Mount Holyoke College for women tells professors to avoid the word 'women'

Elise Solé

Mount Holyoke, a women’s college in Massachusetts, is discouraging professors from using the word “women.”

The code of conduct was issued by the school in a document titled, “Supporting Trans and Non-Binary Students” from the college’s Teaching and Learning Initiative, a hub for student-centered teaching.

Mount Holyoke College, an all-women’s school in Massachusetts, is discouraging the use of the word “women” to address its students in class. (Photo: Getty Images)
Mount Holyoke College, an all-women’s school in Massachusetts, is discouraging the use of the word “women” to address its students in class. (Photo: Getty Images)

Here are the suggestions professors may follow:

  • When discussing the student body, say “Mount Holyoke students” rather than “Mount Holyoke women.”

  • Avoid making statements like “We’re all women here…” or referring to “the two genders.”

  • Invite your students to let you know if you misgender them, so that you can avoid doing so in the future.

  • Use gender-neutral language whenever possible, but certainly in your syllabus and other general written communication.

  • Whenever possible, avoid making assumptions. For example, don’t assume someone is or isn’t a MHC student based on your perception of their gender.

  • Relatedly, avoid making assumptions about how students experience their own genders, even if they’ve named a particular identity.

  • When writing letters of recommendation or any other official communication about a student (especially students who’ve come out to you as trans or gender-nonconforming or non-binary), write a quick email to ensure that you’re using the correct name and/or pronoun for that context.

  • A good rule of thumb: If you’re not sure, ask!

The guidelines were put in place in 2017 to prevent students from being subject to various forms of “disrespect” — for example, when professors mispronounce students’ names or misgender them. “Students who are worried about not being treated with respect can’t concentrate on what we’re saying,” the guidelines state.

“We want to be respectful of our students, and not all may identify as women,” Keely Savoie, interim director of media relations at Mount Holyoke, tells Yahoo Lifestyle. “The guidance is for professors navigating the landscape of students whose genders they can’t determine on their own accord.”

Savoie also sent Yahoo Lifestyle a statement from Mount Holyoke’s acting president, Sonya Stephens, which read:

“As we know, not every Mount Holyoke student identifies as a woman.

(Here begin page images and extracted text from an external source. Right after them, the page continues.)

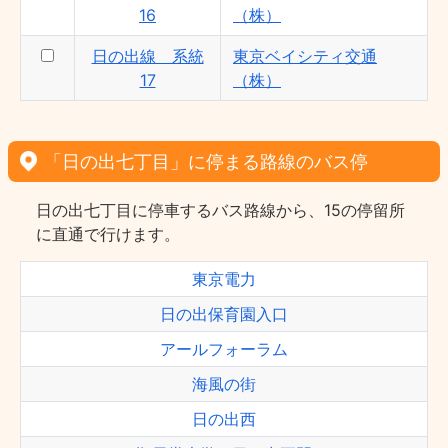
16
（株）
日の出線 系統
東京ベイシティ交通
17
（株）
「日の出七丁目」に停まる路線のバス停
日の出七丁目に停車するバス路線から、15の停留所
に直通で行けます。
東京電力
日の出保育園入口
アールフォーラム
海風の街
日の出西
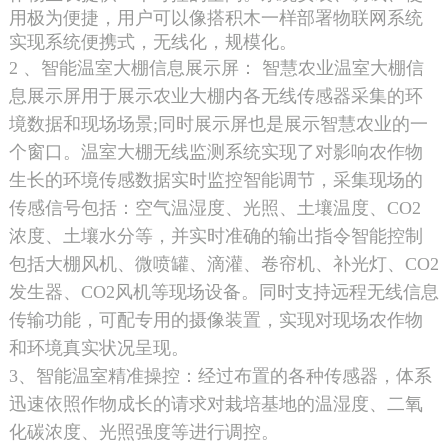
用极为便捷，用户可以像搭积木一样部署物联网系统
实现系统便携式，无线化，规模化。
2 、智能温室大棚信息展示屏： 智慧农业温室大棚信
息展示屏用于展示农业大棚内各无线传感器采集的环
境数据和现场场景;同时展示屏也是展示智慧农业的一
个窗口。温室大棚无线监测系统实现了对影响农作物
生长的环境传感数据实时监控智能调节，采集现场的
传感信号包括：空气温湿度、光照、土壤温度、CO2
浓度、土壤水分等，并实时准确的输出指令智能控制
包括大棚风机、微喷罐、滴灌、卷帘机、补光灯、CO2
发生器、CO2风机等现场设备。同时支持远程无线信息
传输功能，可配专用的摄像装置，实现对现场农作物
和环境真实状况呈现。
3、智能温室精准操控：经过布置的各种传感器，体系
迅速依照作物成长的请求对栽培基地的温湿度、二氧
化碳浓度、光照强度等进行调控。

But every student at Mount Holyoke has the right to live and learn in an inclusive environment that is free from hostility and respectful of their identity. We are deeply committed to this belief — and to all of our students.

“To this end, Mount Holyoke’s Teaching and Learning Initiative recently provided classroom guidance to faculty on respectful ways to address students. The values that guide our community are not well understood by all, as evidenced by the recent attention we have received from a variety of websites and news outlets, and by the ensuing correspondence and comments on social media. Today, as a result of this attention, you may even have seen news crews on campus.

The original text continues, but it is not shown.